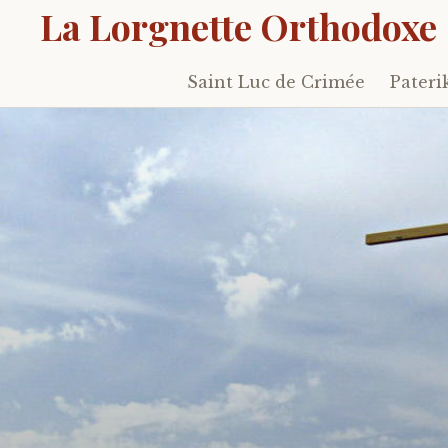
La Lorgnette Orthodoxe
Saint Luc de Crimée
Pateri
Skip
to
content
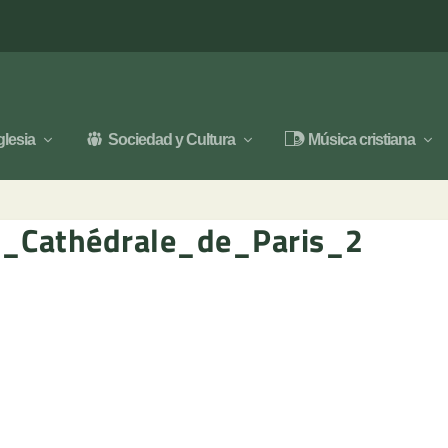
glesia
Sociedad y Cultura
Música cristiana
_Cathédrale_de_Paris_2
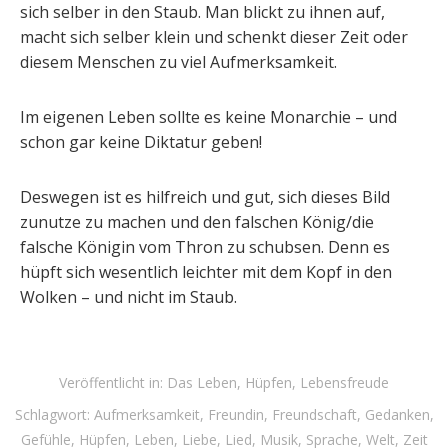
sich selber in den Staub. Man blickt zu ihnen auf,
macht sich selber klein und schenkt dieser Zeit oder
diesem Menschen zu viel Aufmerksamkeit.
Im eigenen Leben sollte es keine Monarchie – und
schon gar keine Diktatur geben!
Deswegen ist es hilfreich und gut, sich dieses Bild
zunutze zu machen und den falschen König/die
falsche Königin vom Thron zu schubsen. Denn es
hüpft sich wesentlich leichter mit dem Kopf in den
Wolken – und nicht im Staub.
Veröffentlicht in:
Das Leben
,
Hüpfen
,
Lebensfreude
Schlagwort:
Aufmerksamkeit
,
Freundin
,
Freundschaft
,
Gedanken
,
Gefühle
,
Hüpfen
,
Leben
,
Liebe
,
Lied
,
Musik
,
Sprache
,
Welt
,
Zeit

^^^^^^^^

ACTIVITY> An exact copy of the entries above, with no pictures, is the required answer.

TASK SOLUTION>
La Lorgnette Orthodoxe
Saint Luc de Crimée
Pateri
Skip
to
content
glesia
Sociedad y Cultura
Música cristiana
_Cathédrale_de_Paris_2
sich selber in den Staub. Man blickt zu ihnen auf,
macht sich selber klein und schenkt dieser Zeit oder
diesem Menschen zu viel Aufmerksamkeit.
Im eigenen Leben sollte es keine Monarchie – und
schon gar keine Diktatur geben!
Deswegen ist es hilfreich und gut, sich dieses Bild
zunutze zu machen und den falschen König/die
falsche Königin vom Thron zu schubsen. Denn es
hüpft sich wesentlich leichter mit dem Kopf in den
Wolken – und nicht im Staub.
Veröffentlicht in:
Das Leben
,
Hüpfen
,
Lebensfreude
Schlagwort:
Aufmerksamkeit
,
Freundin
,
Freundschaft
,
Gedanken
,
Gefühle
,
Hüpfen
,
Leben
,
Liebe
,
Lied
,
Musik
,
Sprache
,
Welt
,
Zeit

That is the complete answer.